Posted: by The Alt Editing Staff
Public Opinion makes loud but earnest music that takes inspiration from ’90s alt-rock with a punk kick. Their much-anticipated debut LP Painted On Smile is out on September 6th. The Alternative spoke with frontman Kevin Hart on this achievement, the making of the album, and the roster of producers who made it shine.
We’re just ahead of your debut LP release and a tour into the heart of the Midwest, how are you feeling?
I am very excited. We recorded these songs to what amounts to be a very long time ago now, and there’s just a handful of pickups along the way, the way that these things kind of start and stop. And it’s almost surreal, like I don’t really believe it’s gonna actually be coming out. ‘Cuz even before we went into record, these songs have lived in my head for like a year. Or had a demo versions, or anything like that. But that whole process leading up to this has taken forever, not taken forever in a negative way but that’s just how these things kinda go.

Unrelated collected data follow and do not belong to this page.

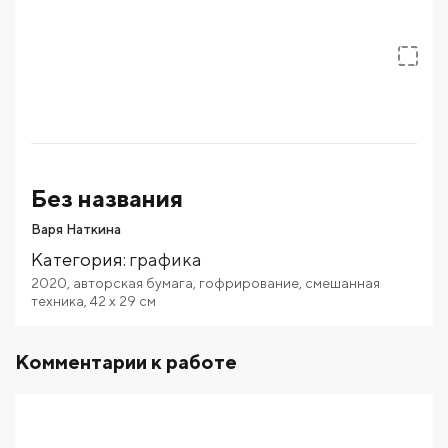
Без названия
Варя Наткина
Категория
:
графика
2020
,
авторская бумага
,
гофрирование
,
смешанная
техника
,
42
x 29
см
Комментарии к работе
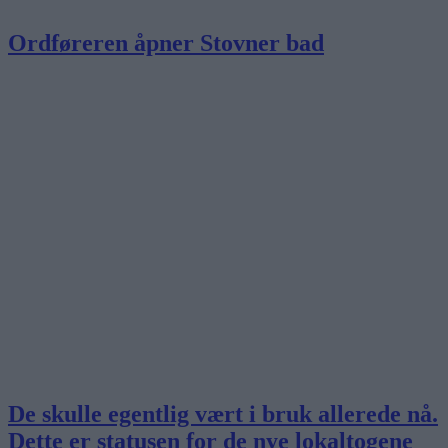
Ordføreren åpner Stovner bad
De skulle egentlig vært i bruk allerede nå.
Dette er statusen for de nye lokaltogene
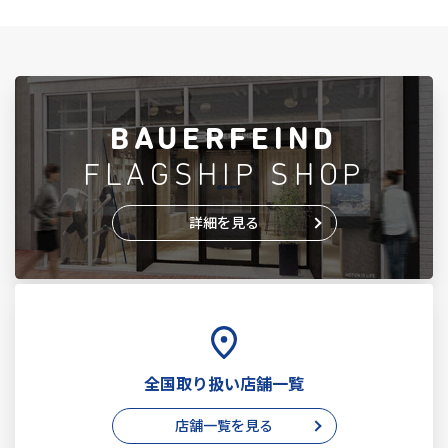
BAUERFEIND
FLAGSHIP SHOP
詳細を見る
全国取り扱い店舗一覧
店舗一覧を見る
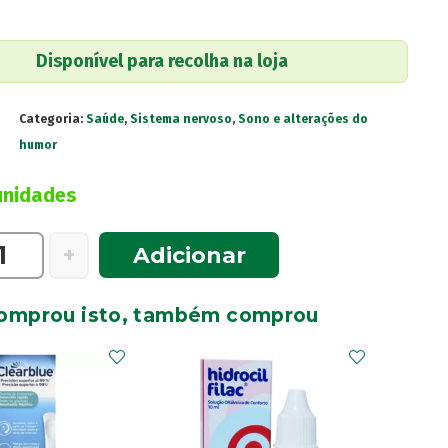
Disponível para recolha na loja
Categoria:
Saúde
,
Sistema nervoso
,
Sono e alterações do
humor
unidades
e
+
Adicionar
omprou isto, também comprou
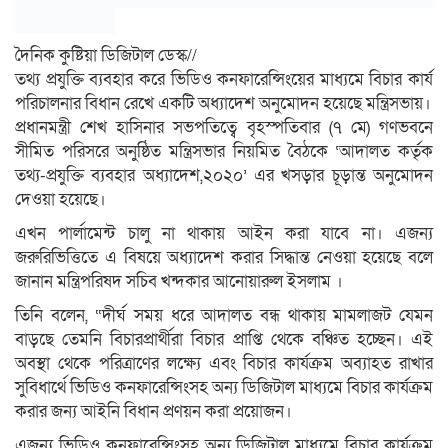
দৈনিক কুষ্টিয়া ডিজিটাল ডেস্ক//
তথ্য প্রযুক্তি ব্যবহার করে ভিডিও কনফারেন্সিংয়ের মাধ্যমে বিচার কার্য
পরিচালনার বিধান রেখে একটি অধ্যাদেশ অনুমোদন হয়েছে মন্ত্রিসভায়।
প্রধানমন্ত্রী শেখ হাসিনার সভপতিত্বে বৃহস্পতিবার (৭ মে) গণভবনে
সীমিত পরিসরে অনুষ্ঠিত মন্ত্রিসভার নিয়মিত বৈঠকে ‘আদালত কর্তৃক
তথ্য-প্রযুক্তি ব্যবহার অধ্যাদেশ,২০২০’ এর খসড়ার চূড়ান্ত অনুমোদন
দেওয়া হয়েছে।
এখন পার্লামেন্ট চালু না থাকায় আইন করা যাবে না। এজন্য
জরুরিভিত্তিতে এ বিষয়ে অধ্যাদেশ করার সিদ্ধান্ত নেওয়া হয়েছে বলে
জানান মন্ত্রিপরিষদ সচিব খন্দকার আনোয়ারুল ইসলাম ।
তিনি বলেন, “দীর্ঘ সময় ধরে আদালত বন্ধ থাকায় মামলাজট যেমন
বাড়ছে তেমনি বিচারপ্রার্থীরা বিচার প্রাপ্তি থেকে বঞ্চিত হচ্ছেন। এই
অবস্থা থেকে পরিত্রাণের লক্ষ্যে এবং বিচার কার্যক্রম অব্যাহত রাখার
সুবিধার্থে ভিডিও কনফারেন্সিংসহ অন্য ডিজিটাল মাধ্যমে বিচার কার্যক্রম
করার জন্য আইনি বিধান প্রণয়ন করা প্রয়োজন।
এজন্য ভিডিও কনফারেন্সিংসহ অন্য ডিজিটাল মাধ্যমে বিচার কার্যক্রম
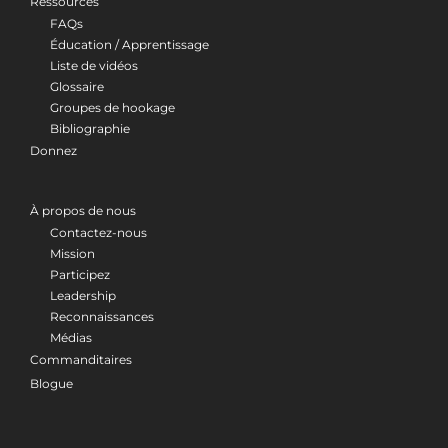
Ressources
FAQs
Éducation / Apprentissage
Liste de vidéos
Glossaire
Groupes de hookage
Bibliographie
Donnez
À propos de nous
Contactez-nous
Mission
Participez
Leadership
Reconnaissances
Médias
Commanditaires
Blogue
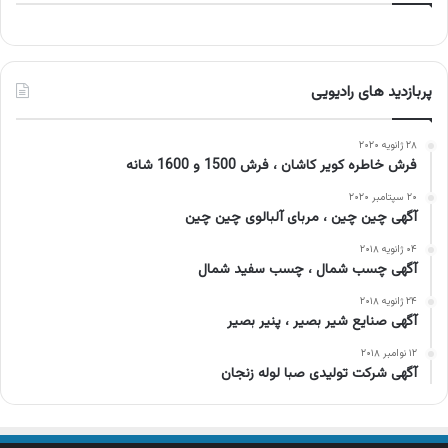
پربازدید های رادیویی
۲۸ ژانویه ۲۰۲۰
فرش خاطره کویر کاشان ، فرش 1500 و 1600 شانه
۲۰ سپتامبر ۲۰۲۰
آگهی چین چین ، مربای آلبالوی چین چین
۰۴ ژانویه ۲۰۱۸
آگهی چسب شمال ، چسب سفید شمال
۲۴ ژانویه ۲۰۱۸
آگهی صنایع شیر بصیر ، پنیر بصیر
۱۲ نوامبر ۲۰۱۸
آگهی شرکت تولیدی صبا لوله زنجان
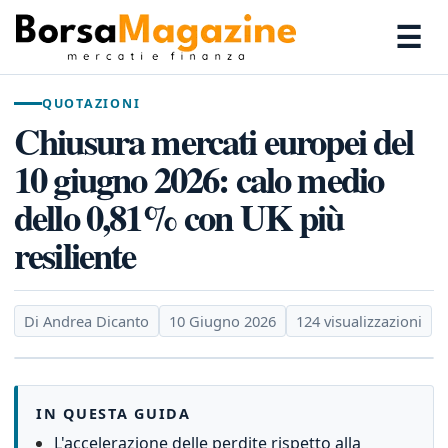
☰
QUOTAZIONI
Chiusura mercati europei del
10 giugno 2026: calo medio
dello 0,81% con UK più
resiliente
Di Andrea Dicanto
10 Giugno 2026
124 visualizzazioni
IN QUESTA GUIDA
L'accelerazione delle perdite rispetto alla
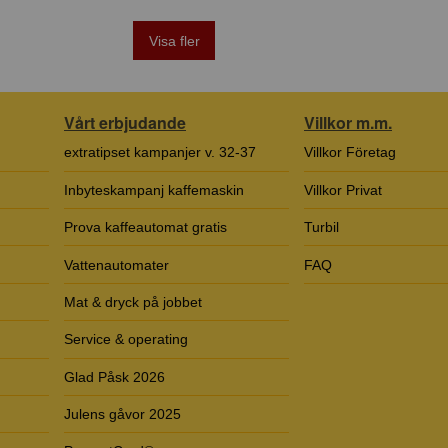
Visa fler
Vårt erbjudande
Villkor m.m.
extratipset kampanjer v. 32-37
Villkor Företag
Inbyteskampanj kaffemaskin
Villkor Privat
Prova kaffeautomat gratis
Turbil
Vattenautomater
FAQ
Mat & dryck på jobbet
Service & operating
Glad Påsk 2026
Julens gåvor 2025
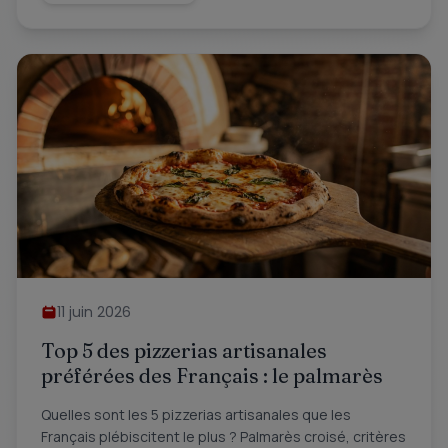
11 juin 2026
Top 5 des pizzerias artisanales
préférées des Français : le palmarès
Quelles sont les 5 pizzerias artisanales que les
Français plébiscitent le plus ? Palmarès croisé, critères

That finally seeing the finish line coming and then everyone being able to consume it and enjoy it like I have enjoyed making it and then listening back to it, it’s really, really, really exciting for me. And then getting to go play some shows which is really exciting for me too. We’re playing some of our favorite home-away-from-home cities, seeing a lot of friends and getting to celebrate the culmination of a thing. Which I’ve been looking forward to for a very long time.
Are you going anywhere you haven’t been before?
KEVIN: We are technically playing Muskegon, Michigan, instead of Grand Rapids, the show got moved like 30 minutes away. But besides that, no, we’ve played all these cities before and we all feel really at home at all these places.
Can you tell the story of how this record came together?
Sure. Just from the top here, we put our first record Modern Convenience, and then we started playing a bunch of shows, went on tours, doing our thing, then we recorded a couple singles, we put out a song with the band Rex Tycoon, and then we also did a two-song single a half a year before that. And it felt like it was time to create something that was a complete package, that actually encapsulated the whole thing. So what started off as “let’s write some songs” eventually became something with some semblance of an album. I was talking to a friend about this, where a lot of bands will take influence from nineties groups, whether it’s Third Eye Blind, or Hum, or Failure or whatever, and will take influence sonically from some of the bigger songs of the album, they’ll take pop hooks with that nineties alt-rock tint to it, or college rock, or something like that, and what we thought would be important is that a lot of those records have huge dynamics, like the fourth song on that self-titled Third Eye Blind record is an acoustic song, it’s one of their biggest songs and it’s important to have ups and downs and make it flow. We are a rock band, and I like to present that we are a rock band, but we are also capable [of doing more]. There are two acoustic songs on the record. We have been a band that has written songs before and it was exciting to write a full complete package and present it all at once. Like for instance the two songs that we put out, “Heaven Sent” and “Dry Clean Only,” that we’d recorded with Taylor Young, who did this record, and Ian Shelton [of Militarie Gun], who also did this record, was us going, “well, we’re playing a lot of shows, we should probably get some new music out, these are two songs that we have that are pretty good, let’s go and record them, so that way we have something to keep playing shows with,” and now we have created, not an opus, but we’ve created a complete unit here, which is very, very exciting.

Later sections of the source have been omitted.